Before the CEO switch MCP printed an impressive breakout that finally recovered losses from the news on the SEC investigation
Intra-day trading in MCP was a fascinating display of leaked information and panicked options buying. The intra-day chart below shows that a little after 3:00pm, MCP suddenly plummeted on high volume. That was the first real warning sign but the plunge was treated as a buying opportunity. MCP rallied sharply to close flat on the day. The chart below uses 5-minute intervals to make it clear where the selling suddenly began.
MCP plunges briefly on high volume and then quickly recovers
All day long, MCP call options were trading in heavy volume, especially relative to put volume, even in the weeklies which at the time would expire in just three days. It was if traders expected some good news, were hedging large short positions, and/or were simply stepping all over each other to chase momentum. Here is the breakdown on the put/call ratio on volume across strikes from $8 to $14 (data from Etrade.com):
- Expiry Dec 14: 13,047 calls vs 6902 puts, put/call ratio = 0.53
- Expiry Dec 22: 12,884 calls vs 4709 puts, put/call ratio = 0.37
- Expiry Jan 19: 11,483 calls vs 2100 puts, put/call ratio = 0.18
- Expiry Mar 16: 3,112 calls vs 992 puts, put/call ratio = 0.32
So, the options trading was not just for a quick flip. Traders were actually more bullish the further the expiration and calls were trading in equal volumes until the March expiration. The tally on open interest will confirm whether these trades were for more than just day trades.
This trading directly contradicts the slow and steady rise in the open interest put/call ratio since October, from 0.56 to 0.75. The open interest put/call ratio spiked higher from 0.72 to 0.75 after MCP rallied almost 20% on Monday. In other words, traders had been trying to fade the rally until Tuesday's flurry of call action. Indeed, in a quick post titled "Option Bears Shouldn't Rush to Fade the Molycorp Rally," Todd Salamone from Schaeffer's Investment Research pointed to an increasing skew in MCP options with implied volatility in puts rising to higher levels than implied volatility for calls. Salamone warned:
It won't cost you a lot to play further gains, but buying puts into this rally is expensive and could be dangerous, given how highly shorted this stock is.
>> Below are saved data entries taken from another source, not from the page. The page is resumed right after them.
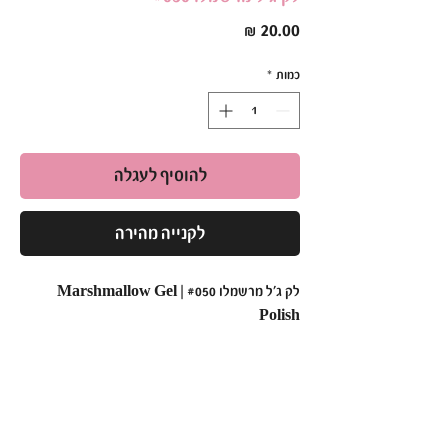
מחיר
כמות
*
להוסיף לעגלה
לקנייה מהירה
לק ג'ל מרשמלו #050 | Marshmallow Gel
Polish
לק ג'ל מרשמלו – סמיכות מושלמת, איכות בלתי
מתפשרת!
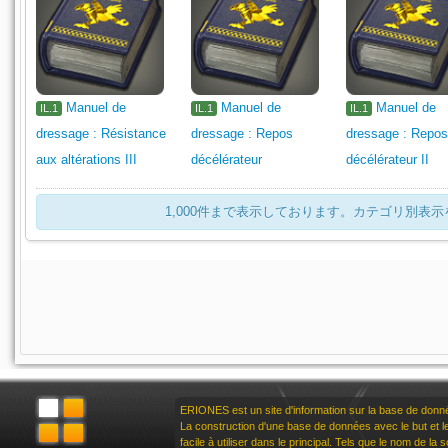
Manuel de
Manuel de
Manuel de
IL.1
IL.1
IL.1
dressage : Résistance
dressage : Repos
dressage : Repo
aux altérations III
décélérateur
décélérateur II
1,000件まで表示しております。カテゴリ別表
ERIONES est un site d'information sur la base de don
La construction d'une base de données avec le but et le 
facile à utiliser dans le principal. Tels que le nom de la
I have come to believe that an increasing skew to puts indicates the market's belief that a large sell-off is imminent in the stock. In this case, perhaps options traders were starting to anticipate the change in CEO. Regardless, it is quite telling that the put/call ratio was rising along with short interest; that action is maximum bearishness. As of November 30th, shorts have soared against MCP, 75% in just the last four months. Shares short now sit at an incredible 61.8% of the stock's float.
Shares short against Molycorp have soared recently
Source: NASDAQ.com short interest
All this trading in MCP indicates the stock will continue to be a powder keg, up or down. Given the strong history of the new interim CEO, I believe that shorts are likely going to take this opportunity to start closing out positions (or hedge even more). I could be wrong given all the insider buying in the stock has not deterred bearish bets against MCP. The stock almost doubled from the all-time low just four weeks ago. The incremental shorts that piled into MCP during that time are in a world of hurt and should be looking for an exit. Shorts that thought $6 or so was still not quite low enough are in a world of regret. The scramble for call options on Tuesday indicates that process may finally be underway.
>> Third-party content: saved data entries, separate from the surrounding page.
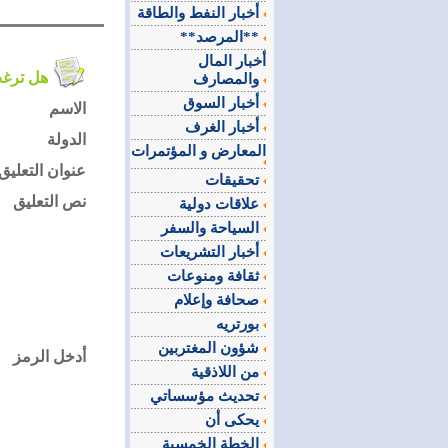
أخبار النفط والطاقة
**المرصد**
أخبار المال
هل ترغب في التعليق على الموضوع ؟
والمصارف
أخبار السوق
الاسم
أخبار الغرف
الدولة
المعارض و المؤتمرات
عنوان التعليق
تحقيقات
نص التعليق
علاقات دولية
السياحة والسفر
أخبار التشريعات
ثقافة ومنوعات
صحافة وإعلام
بورتريه
شؤون المغتربين
أدخل الرمز
من اللاذقية
تحديث مؤسساتي
يحكى أن
الخطة الخمسية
In the meantime, I stopped buying puts and selling calls to hedge my long position on MCP once the stock dropped into single digits. The stock has certainly been a huge disappointment for a long time now, but it seems catalysts are finally brewing to flush out the remaining bad news in this company. 2013 should be a make or break year.
Be careful out there!
Disclosure: I am long MCP.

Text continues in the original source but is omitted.